II. Issues and Standard of Review

[24] As stated by the Federal Court of Appeal in Hospira Healthcare Corporation v Kennedy Institute of Rheumatology, 2016 FCA 215, the standard of review on an appeal of a decision of an Associate Judge is correctness for questions of law and palpable and overriding error for questions of fact and questions of mixed fact and law for which there are no extricable questions of law [see also Housen v Nikolaisen, 2002 SCC 33 at paras. 8, 10, 36, 83; Rodney Brass v Papequash, 2019 FCA 245].

[25] The standard of palpable and overriding error is high and difficult to meet. It was described by the Federal Court of Appeal in Canada v South Yukon Forest Corporation, 2012 FCA 165 at para 46 in these terms:

Palpable means an error that is obvious. Overriding means an error that goes to the very core of the outcome of the case. When arguing palpable and overriding error, it is not enough to pull at leaves and branches and leave the tree standing. The entire tree must fall.

[26] In considering this appeal, I am also mindful that as the Case Management Judge was very familiar with the particular circumstances and issues of the underlying proceeding and that, as a result, any intervention on appeal should not come lightly. This does not mean, however, that errors, factual or legal, should go undetected [see Hospira Healthcare, supra at para 10].

[27] These motions raise the following issues:

  1. Whether Preventous should be permitted to rely on fresh evidence on this appeal;

  2. Whether the Case Management Judge erred in dismissing the motion to compel for timeliness; and

  3. Whether the Case Management Judge erred in determining that the Requested Documents are not relevant.

III. Analysis

[28] Notwithstanding the order in which the parties addressed the issues, I will deal with the issue related to relevance first.

A. The Case Management Judge did not err in determining that the Requested Documents are not relevant

[29] Preventous asserts that the Case Management Judge erred both in identifying and applying the test for determining whether the Requested Documents are relevant.
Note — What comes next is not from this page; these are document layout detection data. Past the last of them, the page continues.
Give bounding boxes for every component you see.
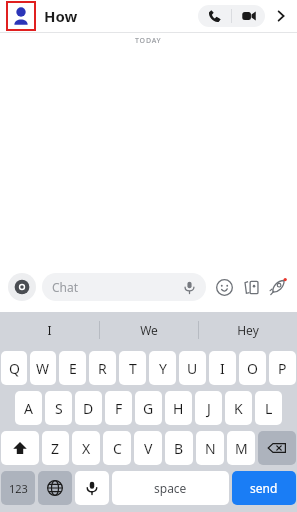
staticText: H — [173, 399, 184, 418]
button[interactable]: Rocket — [267, 276, 289, 298]
button[interactable]: H — [165, 391, 192, 425]
staticText: W — [36, 359, 50, 378]
staticText: J — [207, 399, 211, 418]
staticText: Chat — [52, 279, 79, 295]
staticText: Y — [159, 359, 167, 378]
button[interactable]: send — [232, 471, 296, 505]
button[interactable]: V — [134, 431, 162, 465]
button[interactable]: N — [196, 431, 224, 465]
button[interactable]: Switch language — [38, 471, 72, 505]
button[interactable]: Z — [42, 431, 69, 465]
button[interactable]: K — [225, 391, 252, 425]
staticText: R — [98, 359, 107, 378]
button[interactable]: L — [255, 391, 282, 425]
staticText: A — [24, 399, 33, 418]
button[interactable]: I — [0, 312, 99, 348]
button[interactable]: More — [271, 6, 291, 26]
button[interactable]: W — [30, 351, 56, 385]
button[interactable]: O — [239, 351, 266, 385]
staticText: B — [174, 439, 184, 458]
button[interactable]: We — [100, 312, 198, 348]
staticText: 123 — [9, 481, 28, 496]
staticText: C — [113, 439, 122, 458]
button[interactable]: R — [89, 351, 116, 385]
staticText: Hey — [237, 322, 259, 338]
staticText: P — [278, 359, 287, 378]
staticText: T — [129, 359, 137, 378]
button[interactable]: C — [103, 431, 131, 465]
staticText: U — [187, 359, 198, 378]
staticText: Z — [51, 439, 60, 458]
button[interactable]: Q — [1, 351, 27, 385]
button[interactable]: Y — [149, 351, 176, 385]
staticText: space — [154, 480, 187, 496]
button[interactable]: Voice input — [75, 471, 109, 505]
button[interactable]: Chat — [42, 273, 206, 301]
staticText: G — [143, 399, 154, 418]
button[interactable]: Video call — [232, 5, 265, 27]
staticText: N — [205, 439, 216, 458]
button[interactable]: G — [135, 391, 162, 425]
staticText: M — [235, 439, 248, 458]
button[interactable]: F — [105, 391, 132, 425]
button[interactable]: J — [195, 391, 222, 425]
button[interactable]: Profile avatar — [6, 1, 36, 31]
staticText: Q — [9, 359, 20, 378]
button[interactable]: Camera — [8, 273, 36, 301]
button[interactable]: space — [112, 471, 229, 505]
button[interactable]: Call — [198, 5, 231, 27]
staticText: How — [44, 6, 78, 26]
button[interactable]: Shift — [1, 431, 39, 465]
staticText: K — [234, 399, 243, 418]
staticText: send — [250, 480, 278, 496]
staticText: S — [55, 399, 63, 418]
staticText: O — [247, 359, 258, 378]
staticText: V — [144, 439, 153, 458]
button[interactable]: X — [72, 431, 100, 465]
staticText: We — [140, 322, 158, 338]
staticText: I — [47, 322, 52, 338]
staticText: E — [69, 359, 77, 378]
staticText: D — [83, 399, 94, 418]
button[interactable]: Hey — [199, 312, 297, 348]
button[interactable]: D — [75, 391, 102, 425]
staticText: X — [82, 439, 91, 458]
staticText: F — [115, 399, 123, 418]
button[interactable]: Stickers — [240, 276, 262, 298]
button[interactable]: M — [227, 431, 255, 465]
button[interactable]: Backspace — [258, 431, 296, 465]
button[interactable]: T — [119, 351, 146, 385]
button[interactable]: I — [209, 351, 236, 385]
button[interactable]: P — [269, 351, 296, 385]
button[interactable]: S — [45, 391, 72, 425]
button[interactable]: B — [165, 431, 193, 465]
staticText: I — [220, 359, 225, 378]
button[interactable]: 123 — [1, 471, 35, 505]
staticText: L — [265, 399, 273, 418]
staticText: TODAY — [135, 36, 162, 46]
button[interactable]: Emoji — [213, 276, 235, 298]
button[interactable]: U — [179, 351, 206, 385]
button[interactable]: A — [15, 391, 42, 425]
button[interactable]: E — [59, 351, 86, 385]
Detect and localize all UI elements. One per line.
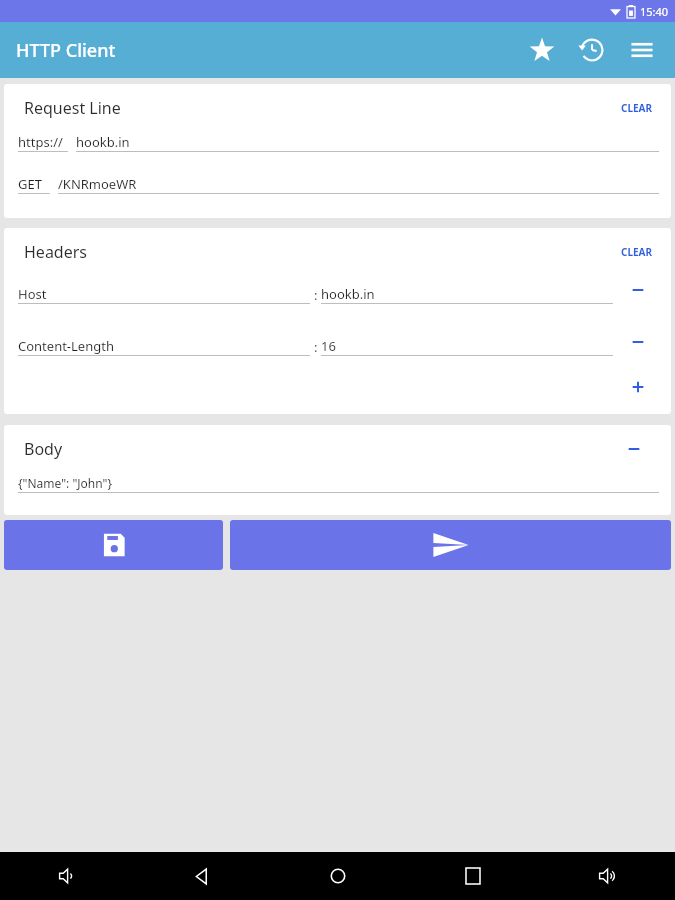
staticText: hookb.in [76,133,130,151]
button[interactable]: Send request [230,520,671,570]
button[interactable]: CLEAR [615,241,659,263]
button[interactable]: Content-Length [18,336,310,356]
staticText: CLEAR [621,245,653,259]
staticText: GET [18,175,42,193]
staticText: Headers [24,241,87,263]
staticText: /KNRmoeWR [58,175,137,193]
staticText: CLEAR [621,101,653,115]
button[interactable]: CLEAR [615,97,659,119]
button[interactable]: Host [18,284,310,304]
staticText: 16 [321,337,336,355]
button[interactable]: hookb.in [321,284,613,304]
button[interactable]: https:// [18,132,659,152]
staticText: Content-Length [18,337,114,355]
button[interactable]: Remove header Content-Length [613,328,663,356]
button[interactable]: Save request [4,520,223,570]
staticText: : [314,286,318,304]
staticText: 15:40 [640,4,669,19]
staticText: : [314,338,318,356]
button[interactable]: 16 [321,336,613,356]
button[interactable]: Menu [621,29,663,71]
button[interactable]: Favorites [521,29,563,71]
staticText: hookb.in [321,285,375,303]
staticText: https:// [18,133,63,151]
button[interactable]: History [571,29,613,71]
staticText: Body [24,438,63,460]
button[interactable]: GET [18,174,659,194]
button[interactable]: Add header [613,370,663,404]
button[interactable]: {"Name": "John"} [18,473,659,493]
button[interactable]: Remove header Host [613,276,663,304]
button[interactable]: Home [270,852,405,900]
button[interactable]: Recent apps [405,852,540,900]
staticText: {"Name": "John"} [18,475,113,491]
staticText: Request Line [24,97,121,119]
button[interactable]: Volume up [540,852,675,900]
staticText: Host [18,285,47,303]
button[interactable]: Remove body [619,434,649,464]
button[interactable]: Volume down [0,852,135,900]
button[interactable]: Back [135,852,270,900]
staticText: HTTP Client [16,38,116,63]
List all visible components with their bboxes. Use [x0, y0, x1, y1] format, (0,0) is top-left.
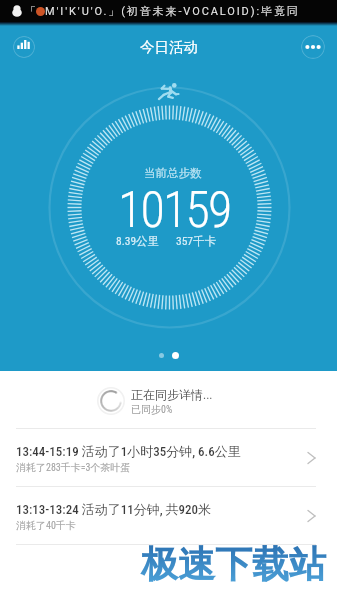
staticText: 8.39公里	[116, 234, 160, 248]
staticText: 当前总步数	[144, 166, 202, 180]
button[interactable]: 13:44-15:19 活动了1小时35分钟, 6.6公里	[0, 429, 337, 486]
other: Open details	[307, 452, 316, 464]
button[interactable]: 13:13-13:24 活动了11分钟, 共920米	[0, 487, 337, 544]
staticText: 消耗了283千卡=3个茶叶蛋	[16, 461, 131, 474]
button[interactable]: More options	[301, 35, 325, 59]
staticText: 「	[25, 4, 36, 18]
staticText: 消耗了40千卡	[16, 519, 76, 532]
staticText: 357千卡	[176, 234, 217, 248]
staticText: M'I'K'U'O.」(初音未来-VOCALOID):毕竟同	[45, 4, 300, 18]
staticText: 10159	[118, 181, 231, 240]
staticText: 极速下载站	[141, 541, 326, 588]
staticText: 13:13-13:24 活动了11分钟, 共920米	[16, 501, 212, 517]
other: Open details	[307, 510, 316, 522]
staticText: 已同步0%	[131, 403, 173, 416]
button[interactable]: Statistics	[13, 36, 35, 58]
staticText: 正在同步详情...	[131, 387, 213, 402]
staticText: 13:44-15:19 活动了1小时35分钟, 6.6公里	[16, 443, 241, 459]
button[interactable]: 正在同步详情...	[0, 371, 337, 428]
staticText: 今日活动	[140, 38, 198, 56]
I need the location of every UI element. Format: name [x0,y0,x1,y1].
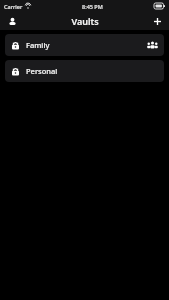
button[interactable]: Family [5,34,164,56]
button[interactable]: Add vault [148,12,166,30]
button[interactable]: Account [3,12,21,30]
staticText: Vaults [71,15,99,27]
staticText: 8:45 PM [82,3,103,10]
staticText: Family [26,40,50,50]
staticText: Carrier [4,3,23,10]
button[interactable]: Personal [5,60,164,82]
staticText: Personal [26,66,58,76]
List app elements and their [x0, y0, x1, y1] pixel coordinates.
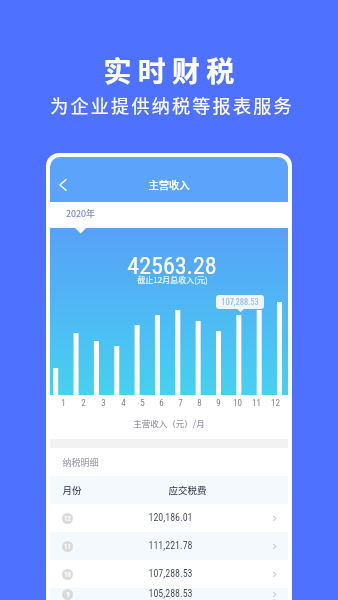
- staticText: 纳税明细: [62, 456, 99, 469]
- button[interactable]: 11: [50, 532, 288, 560]
- button[interactable]: Back: [50, 174, 72, 196]
- staticText: 截止12月总收入(元): [137, 274, 208, 286]
- staticText: 1: [61, 398, 66, 409]
- staticText: 105,288.53: [148, 588, 193, 600]
- staticText: 5: [140, 398, 145, 409]
- staticText: 111,221.78: [148, 540, 193, 552]
- staticText: 8: [197, 398, 202, 409]
- staticText: 11: [252, 398, 261, 409]
- staticText: 12: [64, 515, 71, 523]
- staticText: 6: [159, 398, 164, 409]
- staticText: 120,186.01: [148, 512, 193, 524]
- staticText: 10: [64, 571, 71, 579]
- button[interactable]: 9: [50, 588, 288, 600]
- staticText: 107,288.53: [221, 297, 259, 307]
- staticText: 3: [101, 398, 106, 409]
- staticText: 42563.28: [127, 252, 217, 280]
- staticText: 7: [178, 398, 183, 409]
- button[interactable]: 10: [50, 560, 288, 588]
- staticText: 10: [233, 398, 242, 409]
- staticText: 9: [216, 398, 221, 409]
- staticText: 实时财税: [103, 50, 241, 91]
- staticText: 2: [81, 398, 86, 409]
- button[interactable]: 2020年: [66, 207, 95, 220]
- staticText: 月份: [62, 483, 82, 497]
- staticText: 107,288.53: [148, 568, 193, 580]
- button[interactable]: 12: [50, 504, 288, 532]
- staticText: 主营收入: [148, 177, 190, 192]
- staticText: 4: [121, 398, 126, 409]
- staticText: 为企业提供纳税等报表服务: [50, 92, 294, 118]
- staticText: 11: [64, 543, 71, 551]
- staticText: 9: [66, 591, 70, 599]
- staticText: 主营收入（元）/月: [133, 417, 205, 429]
- staticText: 2020年: [66, 207, 95, 220]
- staticText: 应交税费: [168, 483, 207, 497]
- staticText: 12: [271, 398, 280, 409]
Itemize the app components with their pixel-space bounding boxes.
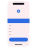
button[interactable] (8, 19, 30, 23)
button[interactable] (9, 38, 28, 42)
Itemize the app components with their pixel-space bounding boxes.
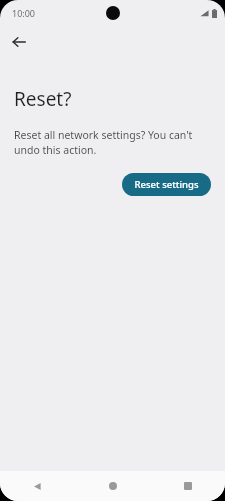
button[interactable]: Reset settings [122, 173, 211, 196]
staticText: 10:00 [12, 7, 36, 19]
button[interactable]: Back [6, 29, 32, 55]
staticText: Reset? [14, 86, 72, 112]
button[interactable]: Home [75, 471, 150, 501]
button[interactable]: Recent apps [150, 471, 225, 501]
button[interactable]: Back [0, 471, 75, 501]
staticText: Reset settings [134, 178, 199, 191]
staticText: Reset all network settings? You can't un… [14, 128, 205, 157]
The determination regarding the test to assess relevance is reviewable for correctness, whereas the determination of whether the Requested Documents are relevant is reviewable on a palpable and overriding error standard.

[30] With respect to the test for relevance, the Respondent asserts that Rule 222(2) of the Rules codifies what constitutes a relevant document – namely, a document is relevant if the party intends to rely on it or if the document tends to adversely affect the party’s case or to support another party’s case. However, Rule 222 has no application in this proceeding as it is found in Part 4 of the Rules and therefore only applies to actions.

[31] The Respondent also points to the Federal Court of Appeal’s decision in Apotex Inc v Canada, 2005 FCA 217 at paragraphs 15 and 16, where the Court of Appeal adopted the “train of inquiry” test for relevance – namely, that a document is relevant where it either directly or indirectly advances the case of one party or damages that of its adversary, or the document can fairly be said to lead to a train of inquiry that might have either of those two consequences. Preventous also asserted at the hearing of the motions that the train of inquiry test was the correct test for determining the relevance of the Requested Documents. However, the principles enunciated in Apotex have no application here as the test for relevancy addressed in Apotex was expressly for the purpose of discovery. The relevance principles applicable to examinations for discovery do not apply to applications.

[32] In this proceeding, relevance is determined with reference to the issues as defined in the Notice of Application and the onus lies on Preventous to demonstrate the relevance of the Requested Documents.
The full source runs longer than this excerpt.